Perhaps most significantly, the hypothesis was directly contradicted by what is (to our knowledge) the best single analysis of the outcomes of people with Type 1 diabetes that have contracted Covid-19. In May, two papers from the United Kingdom’s National Health Service (NHS) analyzed thousands of hospital admissions to estimate the mortality of Covid-19 patients with diabetes, separately considering Types 1 and 2. The bottom line wasn’t good. As we summarized at the time, the UK data showed that people with Type 1 diabetes appeared to be roughly 3 times as likely to die of COVID-19 as those without diabetes.
It seems clear that the NHS analysis, based on a strong data set, should supersede speculation from a month previous. When I contacted Dr. Partha Kar, one of the authors of the NHS analysis, he described the Italian theory as “speculative nonsense.” A reddit thread on the Italian theory was eventually locked by moderators and stamped with an “outdated” tag.
The Authors Speak
I wondered: did the authors of the theory recognize their own hypothesis as outdated, or as supplanted by newer data? So I reached out to them.
Lead author Dr. Patrizio Tatti, representing his colleagues, told me that “We see no reason to change our opinion.”
Dr. Tatti emphasized that his team’s hypothesis covered only a very specific population: people with autoimmune Type 1 diabetes without other comorbidities under the age of 40. Readers could be forgiven for misunderstanding the scope of the theory, as these limitations were not set forth in the online versions of the article published by Medical Hypotheses.
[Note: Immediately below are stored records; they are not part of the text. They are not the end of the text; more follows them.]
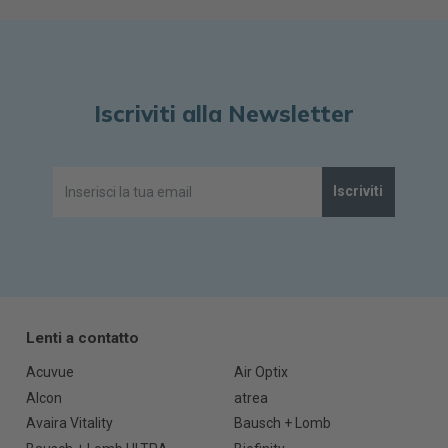
Iscriviti alla Newsletter
Iscriviti
Lenti a contatto
Acuvue
Air Optix
Alcon
atrea
Avaira Vitality
Bausch + Lomb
The evidence for the Italian theory was not entirely anecdotal. The four Italian authors referred to data sets from both Italy and China, in addition to anecdotal information, including March reporting from the International Society for Pediatric and Adolescent Diabetes. (The Italian data actually prompted speculation from an entirely different group of Italian doctors, who came up with a different theory for why Type 1 patients seemed to be unaffected by Covid-19. Yet with only 1,591 patients analyzed, it seems obvious that the sample was far too small to draw any conclusions about Type 1 diabetes, a fairly rare condition.)
Dr. Tatti further explained that he suspected that the NHS study out of the UK may have been tainted by miscategorization: “many patients with Type 2 diabetes may have been shifted during the course of their disease into the T1 diabetes category, at a time when insulin treatment was initiated.” He pointed to the average age of those with apparent Type 1 who had died, 72.2, as an indication that this had likely occurred.
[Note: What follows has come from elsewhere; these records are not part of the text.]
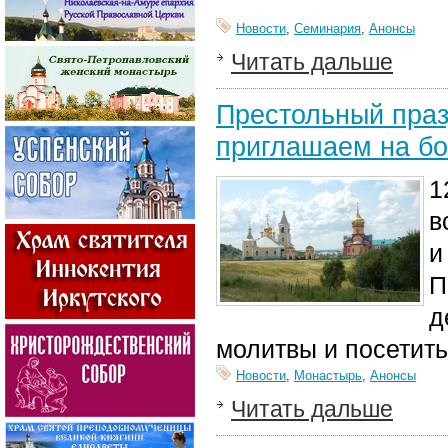
Новости
,
Семинария
,
Анонсы
Читать дальше
Престольный праз
приглашаем на бо
1
в
и
П
д
молитвы и посетить
Новости
,
Монастырь
,
Анонсы
Читать дальше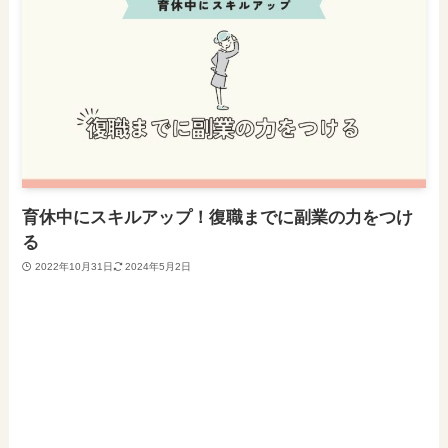
育休中にスキルアップ！復職までに副業の力をつけ
る
2022年10月31日
2024年5月2日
When I asked NHS’ Dr. Partha Kar whether or not his team’s data could have been marred by the inclusion of many patients with non-autoimmune diabetes, he acknowledged that proper categorization and diagnosis can be an issue. But he reiterated that he was confident in the quality of the NHS data, in his words “perhaps the most validated database around,” and that his team’s conclusions were “robust enough to suggest that [people with Type 1 diabetes] need priority in vaccination.”
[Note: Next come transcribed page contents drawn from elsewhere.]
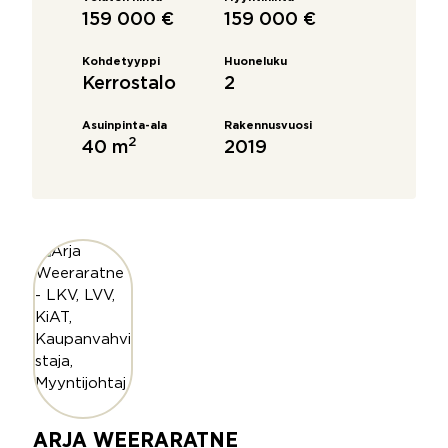
159 000 €
159 000 €
Kohdetyyppi
Huoneluku
Kerrostalo
2
Asuinpinta-ala
Rakennusvuosi
2
40 m
2019
ARJA WEERARATNE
In Dr. Tatti’s telling, the analysis performed by the NHS actually supports his hypothesis that autoimmune Type 1 diabetes can provide a “defensive effect,” at least in the absence of comorbidities. In the NHS data, deaths among T1D’s under the age of 50 were rare enough that the exact numbers were suppressed due to privacy concerns. The authors of the NHS analysis stated that “even with the additional risk associated with Type 1 diabetes or Type 2 diabetes, people under the age of 40 years with either type of diabetes were at very low absolute risk of in-hospital death with COVID-19.”
Could Type 1 diabetes create a “defensive effect” against the new coronavirus in young and otherwise healthy people? It’s impossible to say. While the NHS study certainly was not designed to ask this question, Dr. Tatti’s work remains highly speculative. Perhaps future study will show us for sure, or a successful vaccine will render the question irrelevant. But in the humble opinion of this writer, banking on a “defensive effect” seems like a dangerous type of wishful thinking.